I've also checked DRC warnings, which are few overutilized soft PBlocks or several of this one:
URAM288 mem_reg_uram_0 has CASCADE_ORDER_A (NONE) set to FIRST or NONE, the CAS_IN_ADDR_A[22:0] bus pins should be tied LOW.
It would have been nicer if Vivado would have set it properly after inference, but I doubt if it would cause any problems.
03-15-2021 11:30 AM
03-16-2021 06:48 AM
I don't see anything in the warnings that could be causing the inconsistent results. I'll check in with Syed here.
04-16-2021 11:21 AM
There was no follow up after more than two months, but I might have got a clue regarding the problem.
There is a set of warnings that didn't make any sense and it showed up for some builds and not always (I've put one instance, the others are just different bit in the same register or similar registers). The warning is referring to a module inside corundum (https://github.com/corundum/corundum) that I use as a part of my project:
Phase 1.2 IO Placement/ Clock Placement/ Build Placer Device WARNING: [Place 30-439] A collection of cells which have restrictive placement or routing requirements has some cells within some area groups and some cells outside. This is likely to cause placement problems. The cells involved are "core_inst/pcie_controller_inst/virtual_ports.corundum_inst/iface.interface_inst/port.port_inst/rx_checksum_inst/genblk1.sum_reg_reg_i_1" "core_inst/pcie_controller_inst/rx_checksum_inst/genblk1.sum_reg_reg_i_1" "core_inst/pcie_controller_inst/rx_checksum_inst/genblk1.sum_reg_reg_i_1" in Carry-chain. The area groups involved are "Corundum_pblock" ...
The corundum build by itself does not show this warning, but since I have a pblock for corundum it seems to be triggering this problem.

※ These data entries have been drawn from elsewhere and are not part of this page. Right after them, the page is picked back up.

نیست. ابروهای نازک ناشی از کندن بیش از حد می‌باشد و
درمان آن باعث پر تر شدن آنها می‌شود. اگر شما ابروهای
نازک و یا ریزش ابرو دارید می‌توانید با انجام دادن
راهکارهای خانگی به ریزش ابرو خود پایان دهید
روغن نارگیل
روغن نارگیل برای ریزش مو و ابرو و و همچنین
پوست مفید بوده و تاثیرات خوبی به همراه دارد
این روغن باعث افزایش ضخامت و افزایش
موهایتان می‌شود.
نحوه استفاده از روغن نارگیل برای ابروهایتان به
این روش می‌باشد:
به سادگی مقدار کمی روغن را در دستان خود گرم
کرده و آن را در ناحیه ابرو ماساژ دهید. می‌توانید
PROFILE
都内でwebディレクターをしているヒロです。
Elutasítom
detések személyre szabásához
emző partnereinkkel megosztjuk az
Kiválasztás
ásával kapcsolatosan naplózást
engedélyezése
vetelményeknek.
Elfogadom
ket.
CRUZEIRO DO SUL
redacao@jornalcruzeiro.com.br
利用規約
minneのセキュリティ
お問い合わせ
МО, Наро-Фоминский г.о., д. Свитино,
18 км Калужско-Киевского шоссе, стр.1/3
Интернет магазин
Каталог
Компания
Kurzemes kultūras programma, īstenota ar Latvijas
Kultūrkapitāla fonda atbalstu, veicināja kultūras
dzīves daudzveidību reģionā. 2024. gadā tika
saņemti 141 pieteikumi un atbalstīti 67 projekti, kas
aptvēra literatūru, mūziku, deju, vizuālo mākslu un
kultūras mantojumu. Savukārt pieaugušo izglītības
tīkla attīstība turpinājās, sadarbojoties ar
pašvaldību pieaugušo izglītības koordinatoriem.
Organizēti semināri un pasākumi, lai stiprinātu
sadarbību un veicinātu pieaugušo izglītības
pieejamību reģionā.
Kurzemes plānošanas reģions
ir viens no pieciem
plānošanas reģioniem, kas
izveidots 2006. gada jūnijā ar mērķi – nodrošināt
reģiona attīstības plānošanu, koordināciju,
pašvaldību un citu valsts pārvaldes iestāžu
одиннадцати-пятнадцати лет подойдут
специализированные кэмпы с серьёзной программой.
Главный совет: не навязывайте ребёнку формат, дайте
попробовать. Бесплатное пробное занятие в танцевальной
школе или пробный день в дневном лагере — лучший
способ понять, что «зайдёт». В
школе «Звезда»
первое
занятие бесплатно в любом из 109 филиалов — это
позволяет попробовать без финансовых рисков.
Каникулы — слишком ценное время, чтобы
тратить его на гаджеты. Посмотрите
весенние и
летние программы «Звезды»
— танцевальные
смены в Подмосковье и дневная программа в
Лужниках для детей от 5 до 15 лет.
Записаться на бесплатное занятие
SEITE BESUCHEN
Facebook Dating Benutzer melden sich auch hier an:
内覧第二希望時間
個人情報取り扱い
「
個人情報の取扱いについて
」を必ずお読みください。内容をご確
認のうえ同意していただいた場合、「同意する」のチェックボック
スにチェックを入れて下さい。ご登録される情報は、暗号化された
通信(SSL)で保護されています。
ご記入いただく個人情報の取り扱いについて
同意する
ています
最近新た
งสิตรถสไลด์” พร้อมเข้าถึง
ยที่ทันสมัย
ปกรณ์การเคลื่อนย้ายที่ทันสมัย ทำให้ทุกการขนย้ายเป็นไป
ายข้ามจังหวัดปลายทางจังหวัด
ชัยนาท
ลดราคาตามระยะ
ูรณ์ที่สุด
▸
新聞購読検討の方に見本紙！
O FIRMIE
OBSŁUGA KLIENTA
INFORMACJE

The warning message makes no sense, and I even tried putting a rule in xdc to include all replicated cells from corundum and keep them in that pblock, to no avail. I also tried resizing the pblocks to get rid of this warning, again to no avail. Since the project was working in deployment and the warning was not consistent I gave up on it.
The interesting part is I noticed that warning was present in the inconsistent builds. But recently I updated corundum, and the warnings are gone, and builds seems to be consistent. The confusing part is the module mentioned in the warning was not changed at all, and some modules in the adjacent pblock were mostly changed (pcie dma modules).
@dsheils I'm wondering if there is a way to get insight into that warning if it shows up again, because the warning itself was misleading. Something which is more verbose on what placer is trying to do that causes the problem, leading to inconsistent fast optimization results which is perplexing! I couldn't find any documentation or forum posts about this warning.